In just the past year, the market capitalization of firms including
Canopy Growth and Tilray has increased fivefold, to a total of more than 10
billion US dollars on the New York stock market.
And with significant know-how gained since
Canada's legalization of medical marijuana in 2001, others including Aurora and
Aphria are making inroads abroad as more and more foreign markets allow
therapeutic cannabis use and research.
Beverage makers and pharmaceutical
companies are also partnering in the sector, hoping to develop new products
infused with THC or cannabidiol (CBD).
Constellation Brands, the North American
distributor of Corona beer and Robert Mondavi wine, recently invested about five billion Canadian dollars (3.8 billion US dollars) in Canopy Growth for a 38 percent stake in the
company.
Soft drinks giant
Coca-Cola is looking into using CBD, the
non-psychoactive molecule in cannabis believed to provide health benefits, as an
ingredient in some drinks.
Experts like John-Kurt Pliniussen, a marketing
professor at Queen's University in Kingston, Ontario, are also predicting a bump
in tourism worth several billion dollars, citing as examples Amsterdam and a
handful of US states where pot is legal.
"The same can happen in Canada, because
one of the things we have going for us and that no other country in the world
has, is the name of our country -- it is almost spelled very similar to
cannabis," Pliniussen told AFP.
"And so you could have Canatourism -- from a
marketing point of view, it lends itself very well."
Rules on the sale of cannabis will vary across Canada's 13 provinces and territories, with certain areas initially only selling it online rather than in physical stores.
In the meantime, an
investor frenzy is fueling mergers and acquisitions, with 48 deals worth a total
of 5.2 billion Canadian dollars (four billion US dollars) announced in the first six months of this year alone,
according to Price Waterhouse Cooper (PwC).

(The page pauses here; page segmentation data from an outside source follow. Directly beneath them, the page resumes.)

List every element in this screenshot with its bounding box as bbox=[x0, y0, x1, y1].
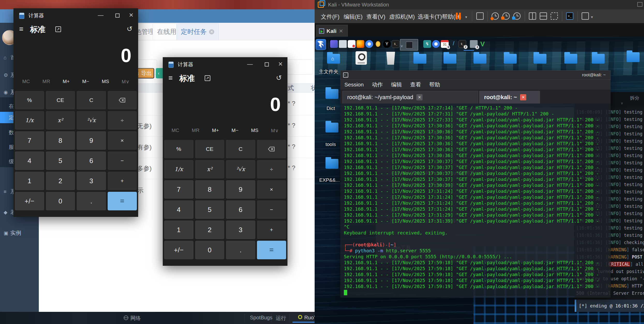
calc-key-clear-entry[interactable]: CE bbox=[46, 91, 76, 110]
desktop-folder-icon[interactable] bbox=[534, 54, 546, 64]
calc-key-9[interactable]: 9 bbox=[76, 131, 106, 150]
keep-on-top-icon[interactable]: ↗ bbox=[55, 26, 61, 32]
calc-key-decimal[interactable]: . bbox=[226, 240, 256, 260]
memory-MC[interactable]: MC bbox=[172, 128, 179, 136]
calc-key-equals[interactable]: = bbox=[257, 240, 287, 260]
calc-key-backspace[interactable] bbox=[107, 91, 137, 110]
calc-key-2[interactable]: 2 bbox=[46, 171, 76, 190]
memory-M∨[interactable]: M∨ bbox=[122, 79, 129, 87]
calc-key-subtract[interactable]: − bbox=[107, 151, 137, 170]
qterminal-task-icon[interactable]: $_2 bbox=[458, 40, 466, 48]
window-preview-thumbnail[interactable] bbox=[400, 39, 418, 50]
menu-icon[interactable]: ≡ bbox=[19, 25, 23, 33]
desktop-folder-icon[interactable] bbox=[627, 52, 640, 62]
calc-key-equals[interactable]: = bbox=[107, 192, 137, 211]
chromium-icon[interactable] bbox=[365, 40, 373, 48]
history-icon[interactable]: ↺ bbox=[276, 74, 282, 82]
pooh-app-icon[interactable] bbox=[374, 40, 382, 48]
suspend-vm-icon[interactable] bbox=[456, 13, 462, 19]
calc-key-reciprocal[interactable]: 1/x bbox=[164, 160, 194, 179]
desktop-folder-icon[interactable] bbox=[592, 54, 605, 64]
console-view-icon[interactable]: >_ bbox=[566, 12, 573, 20]
desktop-folder-icon[interactable] bbox=[504, 54, 517, 64]
exp-folder-icon[interactable] bbox=[325, 159, 338, 169]
chevron-down-icon[interactable]: ▾ bbox=[465, 15, 467, 19]
calc-key-percent[interactable]: % bbox=[14, 91, 45, 110]
show-library-icon[interactable] bbox=[529, 12, 536, 20]
menu-icon[interactable]: ≡ bbox=[168, 74, 173, 82]
memory-M−[interactable]: M− bbox=[232, 128, 239, 136]
calc-key-square[interactable]: x² bbox=[195, 160, 225, 179]
memory-MS[interactable]: MS bbox=[102, 79, 109, 87]
memory-M−[interactable]: M− bbox=[82, 79, 89, 87]
calc-key-divide[interactable]: ÷ bbox=[257, 160, 287, 179]
home-folder-icon[interactable]: ⌂ bbox=[327, 54, 340, 64]
send-ctrl-alt-del-icon[interactable] bbox=[476, 12, 484, 20]
calc-key-divide[interactable]: ÷ bbox=[107, 111, 137, 130]
calculator-titlebar[interactable]: 计算器 — ✕ bbox=[163, 57, 287, 72]
menu-session[interactable]: Session bbox=[344, 82, 364, 87]
menu-file[interactable]: 文件(F) bbox=[321, 13, 339, 21]
vim-icon[interactable]: V bbox=[479, 40, 486, 48]
calc-key-9[interactable]: 9 bbox=[226, 180, 256, 199]
calc-key-add[interactable]: + bbox=[107, 171, 137, 190]
calc-key-7[interactable]: 7 bbox=[14, 131, 45, 150]
memory-M+[interactable]: M+ bbox=[212, 128, 219, 136]
close-icon[interactable]: ✕ bbox=[339, 28, 343, 34]
maximize-button[interactable] bbox=[115, 13, 120, 18]
revert-snapshot-icon[interactable] bbox=[502, 12, 510, 20]
close-icon[interactable]: ✕ bbox=[209, 29, 214, 34]
calc-key-negate[interactable]: +/− bbox=[14, 192, 45, 211]
close-button[interactable]: ✕ bbox=[277, 60, 284, 68]
memory-MR[interactable]: MR bbox=[192, 128, 199, 136]
burpsuite-icon[interactable]: Y bbox=[383, 40, 391, 48]
maximize-button[interactable] bbox=[265, 62, 269, 67]
calc-key-subtract[interactable]: − bbox=[257, 200, 287, 219]
snapshot-manager-icon[interactable] bbox=[513, 12, 521, 20]
file-manager-task-icon[interactable]: 3 bbox=[470, 40, 478, 48]
calc-key-clear-entry[interactable]: CE bbox=[195, 139, 225, 159]
calendar-icon[interactable]: 31 3 bbox=[441, 40, 449, 48]
menu-actions[interactable]: 动作 bbox=[372, 82, 383, 87]
vmware-titlebar[interactable]: Kali - VMware Workstation bbox=[315, 0, 644, 9]
terminal-launcher-icon[interactable]: $_ bbox=[392, 40, 399, 48]
memory-MS[interactable]: MS bbox=[251, 128, 258, 136]
memory-MC[interactable]: MC bbox=[22, 79, 30, 87]
calc-key-clear[interactable]: C bbox=[226, 139, 256, 159]
terminal-tab-yaml-payload[interactable]: root@kali: ~/yaml-payload ✕ bbox=[342, 91, 478, 104]
desktop-folder-icon[interactable] bbox=[413, 54, 426, 64]
calc-key-percent[interactable]: % bbox=[164, 139, 194, 159]
app-launcher-icon[interactable] bbox=[330, 40, 338, 48]
calc-key-8[interactable]: 8 bbox=[195, 180, 225, 199]
menu-tabs[interactable]: 选项卡(T) bbox=[418, 13, 442, 21]
desktop-label-exp[interactable]: EXP&&... bbox=[319, 177, 340, 183]
tools-folder-icon[interactable] bbox=[325, 123, 338, 132]
terminal-output[interactable]: 192.168.91.1 - - [17/Nov/2025 17:27:14] … bbox=[340, 104, 611, 298]
fit-guest-icon[interactable] bbox=[582, 12, 589, 20]
calc-key-4[interactable]: 4 bbox=[14, 151, 45, 170]
vm-tab-kali[interactable]: Kali ✕ bbox=[316, 25, 348, 37]
fullscreen-icon[interactable] bbox=[551, 12, 558, 20]
desktop-folder-icon[interactable] bbox=[473, 54, 486, 64]
calc-key-1[interactable]: 1 bbox=[14, 171, 45, 190]
desktop-folder-icon[interactable] bbox=[564, 54, 577, 64]
calc-key-5[interactable]: 5 bbox=[46, 151, 76, 170]
calc-key-sqrt[interactable]: ²√x bbox=[76, 111, 106, 130]
calc-key-0[interactable]: 0 bbox=[195, 240, 225, 260]
kali-menu-button[interactable] bbox=[316, 39, 326, 50]
calc-key-multiply[interactable]: × bbox=[257, 180, 287, 199]
show-thumbnail-bar-icon[interactable] bbox=[540, 12, 547, 20]
calc-key-backspace[interactable] bbox=[257, 139, 287, 159]
dict-folder-icon[interactable] bbox=[325, 89, 338, 99]
calc-key-reciprocal[interactable]: 1/x bbox=[14, 111, 45, 130]
tab-scheduled-tasks[interactable]: 定时任务 ✕ bbox=[176, 23, 219, 40]
calc-key-1[interactable]: 1 bbox=[164, 220, 194, 239]
desktop-folder-icon[interactable] bbox=[443, 54, 456, 64]
keep-on-top-icon[interactable]: ↗ bbox=[205, 75, 210, 81]
ide-tool-spotbugs[interactable]: SpotBugs bbox=[250, 315, 272, 321]
calc-key-7[interactable]: 7 bbox=[164, 180, 194, 199]
history-icon[interactable]: ↺ bbox=[127, 25, 132, 33]
calc-key-square[interactable]: x² bbox=[46, 111, 76, 130]
calc-key-sqrt[interactable]: ²√x bbox=[226, 160, 256, 179]
ide-tool-run[interactable]: 运行 bbox=[276, 315, 286, 322]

The consolidation will continue
after legalization, says PwC, as an "expected oversupply takes its toll and
forces undercapitalized players into bankruptcy" and firms "look to fuel further
growth by tapping emerging foreign medical markets."
Economic high
Nearly five million Canadians or 16
percent of the population consumed 773 tonnes of cannabis in 2017, mostly for
recreation, paying an estimated 5.5 billion Canadian dollars (4.2 billion US dollars) to buy bud, according to the
government statistics agency.
The number of consumers is expected to increase
slightly after legalization, but spending is predicted to remain the same,
Statistics Canada said in a recent report.

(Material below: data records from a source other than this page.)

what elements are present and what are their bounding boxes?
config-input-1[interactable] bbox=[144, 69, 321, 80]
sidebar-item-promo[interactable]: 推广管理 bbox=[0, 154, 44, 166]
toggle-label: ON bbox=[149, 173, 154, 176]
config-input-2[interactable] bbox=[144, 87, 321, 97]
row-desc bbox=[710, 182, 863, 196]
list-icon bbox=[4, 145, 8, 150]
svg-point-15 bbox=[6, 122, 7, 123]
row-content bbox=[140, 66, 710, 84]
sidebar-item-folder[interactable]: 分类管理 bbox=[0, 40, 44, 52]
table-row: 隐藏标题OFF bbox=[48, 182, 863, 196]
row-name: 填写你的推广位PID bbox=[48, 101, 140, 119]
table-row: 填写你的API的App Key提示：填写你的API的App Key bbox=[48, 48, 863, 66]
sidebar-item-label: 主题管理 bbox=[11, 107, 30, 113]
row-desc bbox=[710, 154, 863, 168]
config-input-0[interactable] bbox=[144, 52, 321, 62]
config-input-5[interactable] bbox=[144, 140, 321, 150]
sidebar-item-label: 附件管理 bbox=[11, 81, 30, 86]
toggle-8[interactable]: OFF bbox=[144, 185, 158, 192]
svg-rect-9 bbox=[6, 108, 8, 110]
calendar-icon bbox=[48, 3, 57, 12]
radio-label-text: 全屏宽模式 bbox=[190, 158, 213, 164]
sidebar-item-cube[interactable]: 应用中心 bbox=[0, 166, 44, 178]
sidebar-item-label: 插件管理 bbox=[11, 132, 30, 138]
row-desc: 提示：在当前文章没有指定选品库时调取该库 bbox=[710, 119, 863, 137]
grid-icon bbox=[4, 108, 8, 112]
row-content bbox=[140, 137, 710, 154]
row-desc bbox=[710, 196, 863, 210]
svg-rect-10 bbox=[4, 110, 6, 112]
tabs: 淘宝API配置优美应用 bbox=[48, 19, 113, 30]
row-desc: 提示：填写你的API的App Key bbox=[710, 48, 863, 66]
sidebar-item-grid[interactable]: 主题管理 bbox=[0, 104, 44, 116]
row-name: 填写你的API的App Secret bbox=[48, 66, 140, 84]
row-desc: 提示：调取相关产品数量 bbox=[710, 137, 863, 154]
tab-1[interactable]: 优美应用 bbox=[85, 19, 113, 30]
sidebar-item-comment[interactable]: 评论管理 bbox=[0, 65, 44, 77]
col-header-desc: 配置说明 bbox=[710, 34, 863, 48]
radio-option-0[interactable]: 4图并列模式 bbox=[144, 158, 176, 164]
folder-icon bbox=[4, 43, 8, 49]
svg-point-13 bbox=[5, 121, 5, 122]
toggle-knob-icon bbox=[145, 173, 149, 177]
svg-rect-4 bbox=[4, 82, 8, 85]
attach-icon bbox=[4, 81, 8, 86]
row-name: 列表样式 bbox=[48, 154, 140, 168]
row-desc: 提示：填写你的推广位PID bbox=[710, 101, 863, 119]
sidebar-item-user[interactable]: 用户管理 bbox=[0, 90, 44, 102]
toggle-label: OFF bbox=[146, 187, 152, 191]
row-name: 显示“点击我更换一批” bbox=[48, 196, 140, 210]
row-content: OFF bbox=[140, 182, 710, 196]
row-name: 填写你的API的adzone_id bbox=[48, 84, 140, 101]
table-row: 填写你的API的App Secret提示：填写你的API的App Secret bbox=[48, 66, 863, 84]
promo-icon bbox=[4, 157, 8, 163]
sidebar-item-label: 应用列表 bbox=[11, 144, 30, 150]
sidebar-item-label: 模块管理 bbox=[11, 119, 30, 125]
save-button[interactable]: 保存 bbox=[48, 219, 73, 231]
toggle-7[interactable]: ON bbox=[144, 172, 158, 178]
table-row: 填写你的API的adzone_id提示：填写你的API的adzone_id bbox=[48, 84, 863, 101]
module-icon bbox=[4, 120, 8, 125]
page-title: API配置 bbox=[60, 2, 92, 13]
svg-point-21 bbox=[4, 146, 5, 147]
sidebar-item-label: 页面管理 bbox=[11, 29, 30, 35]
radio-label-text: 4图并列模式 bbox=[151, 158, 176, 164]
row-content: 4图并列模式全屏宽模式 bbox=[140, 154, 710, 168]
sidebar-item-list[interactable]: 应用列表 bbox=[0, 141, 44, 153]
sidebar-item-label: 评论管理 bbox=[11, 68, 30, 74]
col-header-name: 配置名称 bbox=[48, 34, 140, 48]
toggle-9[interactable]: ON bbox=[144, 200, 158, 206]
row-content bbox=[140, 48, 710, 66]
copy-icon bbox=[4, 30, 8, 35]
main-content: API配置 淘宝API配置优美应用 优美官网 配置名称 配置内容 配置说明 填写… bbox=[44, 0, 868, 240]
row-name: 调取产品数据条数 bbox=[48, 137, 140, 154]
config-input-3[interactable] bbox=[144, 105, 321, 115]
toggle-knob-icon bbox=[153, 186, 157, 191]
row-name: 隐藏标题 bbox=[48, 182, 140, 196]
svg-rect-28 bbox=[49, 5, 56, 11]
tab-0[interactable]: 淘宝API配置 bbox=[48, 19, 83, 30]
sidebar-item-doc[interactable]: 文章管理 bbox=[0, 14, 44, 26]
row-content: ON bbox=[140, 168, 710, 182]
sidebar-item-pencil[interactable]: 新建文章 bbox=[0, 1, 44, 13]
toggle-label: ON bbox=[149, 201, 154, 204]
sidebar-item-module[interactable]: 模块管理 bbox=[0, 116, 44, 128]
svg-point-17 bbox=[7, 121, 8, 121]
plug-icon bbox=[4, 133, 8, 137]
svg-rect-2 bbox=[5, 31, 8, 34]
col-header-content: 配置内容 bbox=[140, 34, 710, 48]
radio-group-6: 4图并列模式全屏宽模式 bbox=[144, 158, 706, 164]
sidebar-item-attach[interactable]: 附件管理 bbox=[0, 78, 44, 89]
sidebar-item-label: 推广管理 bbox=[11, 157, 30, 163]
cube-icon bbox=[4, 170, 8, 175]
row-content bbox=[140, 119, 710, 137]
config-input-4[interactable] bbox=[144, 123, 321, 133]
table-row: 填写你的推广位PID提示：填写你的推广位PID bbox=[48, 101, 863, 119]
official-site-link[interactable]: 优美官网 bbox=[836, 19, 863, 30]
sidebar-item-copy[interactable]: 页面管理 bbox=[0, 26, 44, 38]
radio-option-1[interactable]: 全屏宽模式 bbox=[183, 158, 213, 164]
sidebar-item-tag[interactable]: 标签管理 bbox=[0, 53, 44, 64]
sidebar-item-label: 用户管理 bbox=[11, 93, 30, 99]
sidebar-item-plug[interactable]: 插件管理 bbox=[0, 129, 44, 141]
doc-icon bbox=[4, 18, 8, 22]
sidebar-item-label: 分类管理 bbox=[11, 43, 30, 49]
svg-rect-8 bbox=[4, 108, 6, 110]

Mario Harel, the president of the Canadian Association of Chiefs of Police, told the New York Times last November that the black market for cannabis was "an eight billion dollar-a-year economy," which he didn't expect "to fade away" in the wake of legalization.
Further growth is expected from
derivative products like edibles, cosmetics and e-cigarette products containing
pot, which will be allowed starting in 2019.
But there is disagreement among
forecasters on just how much of a boost the new industry could give Canada's
economy.
According to the TD Bank, cannabis will push up economic growth 0.9
percentage points in the fourth quarter to hit 2.9 percent. But the government
statistics agency expects the new cannabis industry to have at best a "minimal
impact" on growth in Canada.
And according to Benoit Durocher, a senior
economist with Desjardins Bank in Montreal, it will be a drop in the bucket for
this G7 nation's massive and highly diversified economy.
"Given the small size
(of the sector) relative to overall GDP (which is close to two trillion Canadian dollars), the
impact on growth will be very small or no impact at all," Durocher said.